Highest Common Factor of 1062, 650 using Euclid's algorithm
Created By : Jatin Gogia
Reviewed By : Rajasekhar Valipishetty
Last Updated : Apr 06, 2023
HCF Calculator using the Euclid Division Algorithm helps you to find the Highest common factor (HCF) easily for 1062, 650 i.e. 2 the largest integer that leaves a remainder zero for all numbers.
HCF of 1062, 650 is 2 the largest number which exactly divides all the numbers i.e. where the remainder is zero. Let us get into the working of this example.
Consider we have numbers 1062, 650 and we need to find the HCF of these numbers. To do so, we need to choose the largest integer first and then as per Euclid's Division Lemma a = bq + r where 0 ≤ r ≤ b
Highest common factor (HCF) of 1062, 650 is 2.
HCF(1062, 650) = 2
HCF of 1062, 650 using Euclid's algorithm
Highest common factor or Highest common divisor (hcd) can be calculated by Euclid's algotithm.
Highest common factor (HCF) of 1062, 650 is 2.

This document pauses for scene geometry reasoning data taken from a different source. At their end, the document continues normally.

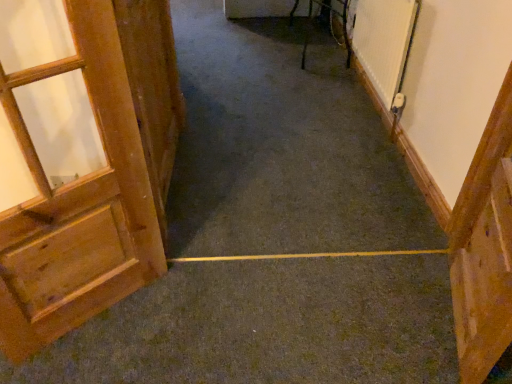 Question: From the image's perspective, would you say wooden door at right, which appears as the 1th door when viewed from the right, is positioned over metallic silver chair at upper right?

Choices:
 (A) yes
 (B) no

Answer: (B)

Question: From a real-world perspective, is wooden door at right, the third door in the left-to-right sequence, on top of metallic silver chair at upper right?

Choices:
 (A) yes
 (B) no

Answer: (A)

Question: Can you confirm if wooden door at right, which appears as the 1th door when viewed from the right, is smaller than metallic silver chair at upper right?

Choices:
 (A) no
 (B) yes

Answer: (B)

Question: Is the surface of wooden door at right, which appears as the 1th door when viewed from the right, in direct contact with metallic silver chair at upper right?

Choices:
 (A) no
 (B) yes

Answer: (A)

Question: Is metallic silver chair at upper right surrounded by wooden door at right, which appears as the 1th door when viewed from the right?

Choices:
 (A) no
 (B) yes

Answer: (A)

Question: Is wooden door at right, which appears as the 1th door when viewed from the right, wider than metallic silver chair at upper right?

Choices:
 (A) no
 (B) yes

Answer: (A)

Question: Considering the relative sizes of metallic silver chair at upper right and wooden door at left, arranged as the 2th door when viewed from the left, in the image provided, is metallic silver chair at upper right smaller than wooden door at left, arranged as the 2th door when viewed from the left,?

Choices:
 (A) yes
 (B) no

Answer: (B)

Question: Considering the relative positions of metallic silver chair at upper right and wooden door at left, the second door from the right, in the image provided, is metallic silver chair at upper right in front of wooden door at left, the second door from the right,?

Choices:
 (A) no
 (B) yes

Answer: (A)

Question: Is metallic silver chair at upper right looking in the opposite direction of wooden door at left, arranged as the 2th door when viewed from the left?

Choices:
 (A) no
 (B) yes

Answer: (A)

Question: Can you confirm if metallic silver chair at upper right is taller than wooden door at left, arranged as the 2th door when viewed from the left?

Choices:
 (A) yes
 (B) no

Answer: (B)

Question: From the image's perspective, is metallic silver chair at upper right on top of wooden door at left, the second door from the right?

Choices:
 (A) no
 (B) yes

Answer: (B)

Question: Would you say metallic silver chair at upper right contains wooden door at left, arranged as the 2th door when viewed from the left?

Choices:
 (A) no
 (B) yes

Answer: (A)

Question: Can wooden door at right, the third door in the left-to-right sequence, be found inside wooden door at left, which is the first door in left-to-right order?

Choices:
 (A) no
 (B) yes

Answer: (A)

Highest Common Factor of 1062,650 is 2
Step 1: Since 1062 > 650, we apply the division lemma to 1062 and 650, to get
1062 = 650 x 1 + 412
Step 2: Since the reminder 650 ≠ 0, we apply division lemma to 412 and 650, to get
650 = 412 x 1 + 238
Step 3: We consider the new divisor 412 and the new remainder 238, and apply the division lemma to get
412 = 238 x 1 + 174
We consider the new divisor 238 and the new remainder 174,and apply the division lemma to get
238 = 174 x 1 + 64
We consider the new divisor 174 and the new remainder 64,and apply the division lemma to get
174 = 64 x 2 + 46
We consider the new divisor 64 and the new remainder 46,and apply the division lemma to get
64 = 46 x 1 + 18
We consider the new divisor 46 and the new remainder 18,and apply the division lemma to get
46 = 18 x 2 + 10
We consider the new divisor 18 and the new remainder 10,and apply the division lemma to get
18 = 10 x 1 + 8
We consider the new divisor 10 and the new remainder 8,and apply the division lemma to get
10 = 8 x 1 + 2
We consider the new divisor 8 and the new remainder 2,and apply the division lemma to get
8 = 2 x 4 + 0
The remainder has now become zero, so our procedure stops. Since the divisor at this stage is 2, the HCF of 1062 and 650 is 2
Notice that 2 = HCF(8,2) = HCF(10,8) = HCF(18,10) = HCF(46,18) = HCF(64,46) = HCF(174,64) = HCF(238,174) = HCF(412,238) = HCF(650,412) = HCF(1062,650) .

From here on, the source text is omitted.